El escándalo suscitado por la sentencia de La Manada empujó a líderes políticos a declarar que quizá habría que revisar el Código Penal en lo concerniente al asunto de la violencia contra la mujer. No seré yo quien cuestione la necesidad de adecuar ésta y otras normas (sobre todo algunas recientes) a los estándares propios de un Estado de Derecho que efectivamente proteja a las mujeres y a la ciudadanía en general, pero lo cierto es que en lo tocante a la cuestión de esta controvertida resolución judicial, el problema no radica en la ley (manifiestamente mejorable), sino en la torticera e inadmisible aplicación que de ella han hecho tres jueces. Dos de ellos, tras describir minuciosamente un proceso que no puede ser definido sino como un acto continuado de intimidación y violencia, concluyen que no se han dado ni una ni otra y, por consiguiente, no ha existido violación, sino tan sólo abuso. Del voto particular me abstengo de pronunciarme porque de su delirio se ha dicho ya casi todo. Concluyendo, lo que aquí es un escándalo es la actitud hacia la dignidad de la mujer que presentan tres jueces navarros que, describiendo todos los elementos que definen una violación, por ideología determinan que la mujer agredida no ha sido víctima de ese delito.

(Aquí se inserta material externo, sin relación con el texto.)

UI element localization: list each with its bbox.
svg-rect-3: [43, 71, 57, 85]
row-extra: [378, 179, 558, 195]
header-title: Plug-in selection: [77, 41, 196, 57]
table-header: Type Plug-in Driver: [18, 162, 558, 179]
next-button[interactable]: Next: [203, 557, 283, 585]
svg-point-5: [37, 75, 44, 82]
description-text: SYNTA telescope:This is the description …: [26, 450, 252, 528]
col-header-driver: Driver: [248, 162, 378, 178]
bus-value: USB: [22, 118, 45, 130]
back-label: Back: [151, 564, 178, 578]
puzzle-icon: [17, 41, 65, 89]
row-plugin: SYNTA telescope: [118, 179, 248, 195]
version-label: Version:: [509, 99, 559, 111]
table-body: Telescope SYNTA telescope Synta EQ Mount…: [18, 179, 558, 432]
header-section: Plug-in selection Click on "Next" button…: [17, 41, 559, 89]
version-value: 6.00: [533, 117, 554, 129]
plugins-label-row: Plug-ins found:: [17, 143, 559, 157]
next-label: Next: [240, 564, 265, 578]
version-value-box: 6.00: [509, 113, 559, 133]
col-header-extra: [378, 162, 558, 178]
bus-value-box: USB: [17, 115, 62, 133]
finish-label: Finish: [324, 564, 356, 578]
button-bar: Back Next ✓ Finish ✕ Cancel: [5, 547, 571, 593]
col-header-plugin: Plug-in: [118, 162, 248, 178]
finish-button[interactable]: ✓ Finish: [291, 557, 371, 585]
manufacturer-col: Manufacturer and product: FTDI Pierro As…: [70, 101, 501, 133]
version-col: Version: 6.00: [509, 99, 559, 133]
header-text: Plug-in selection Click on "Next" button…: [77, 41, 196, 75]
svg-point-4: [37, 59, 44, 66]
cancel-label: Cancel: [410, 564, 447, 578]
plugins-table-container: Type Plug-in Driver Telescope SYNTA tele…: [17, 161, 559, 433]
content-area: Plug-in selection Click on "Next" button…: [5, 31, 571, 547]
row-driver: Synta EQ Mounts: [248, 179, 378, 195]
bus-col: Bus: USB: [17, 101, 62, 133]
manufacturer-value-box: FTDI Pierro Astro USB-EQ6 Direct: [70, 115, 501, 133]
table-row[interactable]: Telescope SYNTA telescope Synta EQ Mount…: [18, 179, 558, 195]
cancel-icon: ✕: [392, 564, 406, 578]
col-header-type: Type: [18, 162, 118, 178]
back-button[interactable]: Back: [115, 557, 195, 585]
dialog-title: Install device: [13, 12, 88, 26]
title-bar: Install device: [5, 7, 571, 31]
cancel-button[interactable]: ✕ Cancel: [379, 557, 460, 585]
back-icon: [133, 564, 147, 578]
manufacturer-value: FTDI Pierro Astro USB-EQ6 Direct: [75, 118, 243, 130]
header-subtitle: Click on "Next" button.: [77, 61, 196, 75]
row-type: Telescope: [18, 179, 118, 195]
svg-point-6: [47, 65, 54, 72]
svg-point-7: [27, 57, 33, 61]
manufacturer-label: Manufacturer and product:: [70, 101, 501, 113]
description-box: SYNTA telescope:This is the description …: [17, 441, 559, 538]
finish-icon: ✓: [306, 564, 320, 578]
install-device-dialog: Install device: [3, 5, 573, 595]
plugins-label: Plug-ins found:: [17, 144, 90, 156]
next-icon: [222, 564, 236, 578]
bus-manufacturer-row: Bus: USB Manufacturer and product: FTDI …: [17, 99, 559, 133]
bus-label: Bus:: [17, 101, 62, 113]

Ideología la que subyace tras el comportamiento del juez Llarena, empecinado en que en Cataluña se ha producido una insurrección violenta contra el Estado, a pesar de que lo ocurrido tanto el 1 de Octubre como tras la declaración de la DUI apuntan a un delito de desobediencia, tal como indicó en su día el Tribunal Constitucional. Es decir, la posición política de algunos jueces ya no es que les induzca a una visión sesgada y restrictiva de las leyes, sino a su quebranto directo: el delito de rebelión está definido con precisión y concreción absolutas, e imputarlo a quien de ninguna manera, atendiendo a la objetividad de los hechos, lo ha perpetrado, nos conduce al terreno escabroso de la prevaricación judicial.

Ideología la que conduce al fiscal de Cataluña a ordenar la detención de una dirigente de los CDR a quien acusa de terrorismo por cortar carreteras. En este caso, es cierto que la modificación experimentada en 2015 por el Código Penal en lo tocante a este delito amplió su ámbito de aplicación, pero una dosis de cordura empujó a la Audiencia Nacional a estimar que en el comportamiento de la líder independentista sólo había desórdenes públicos, no terrorismo.

Ideología la que llevó en su día al Supremo a inhabilitar al juez Garzón por la instrucción que éste desarrollaba por el caso Gürtel, en una sentencia claramente arbitraria y sin precedentes en cuanto a su motivación y desarrollo.

Ideología la que está encerrando a artistas en la cárcel por delitos de 'enaltecimiento del terrorismo' o 'injurias a la Corona', conceptos que se hacen prevalecer sobre el de libertad de expresión.

Ideología, en fin, la que impregna la reciente sentencia sobre la Gürtel, donde no han ido a la cárcel los corruptores (empresas) y los corruptos (PP), sino quienes han hecho de intermediarios entre unos y otros.

Por consiguiente, se puede colegir que, si bien la legislación ha retrocedido, adoptando en algunos de sus aspectos perfiles inquietantes que la hacen incompatible con las pautas de un sistema de libertades, todavía ofrece márgenes de interpretación para que, desde una perspectiva basada en el espíritu democrático y el sentido común, no se llegue a la práctica derogación de la democracia. Si ésta aparece hoy amenazada es por la existencia de un poder ejecutivo que se ha dotado de instrumentos (Ley Mordaza) para cercenar los derechos; y, sobre todo, de unos jueces con mentalidad machista y ultraconservadora que hacen una lectura en ocasiones ilógica y forzada del cuerpo legislativo. Y que después se quejan de las movilizaciones sociales contra sus resoluciones.

En definitiva, justicia partidista en un contexto de ausencia de separación de poderes. Lo que viene a ser un Régimen.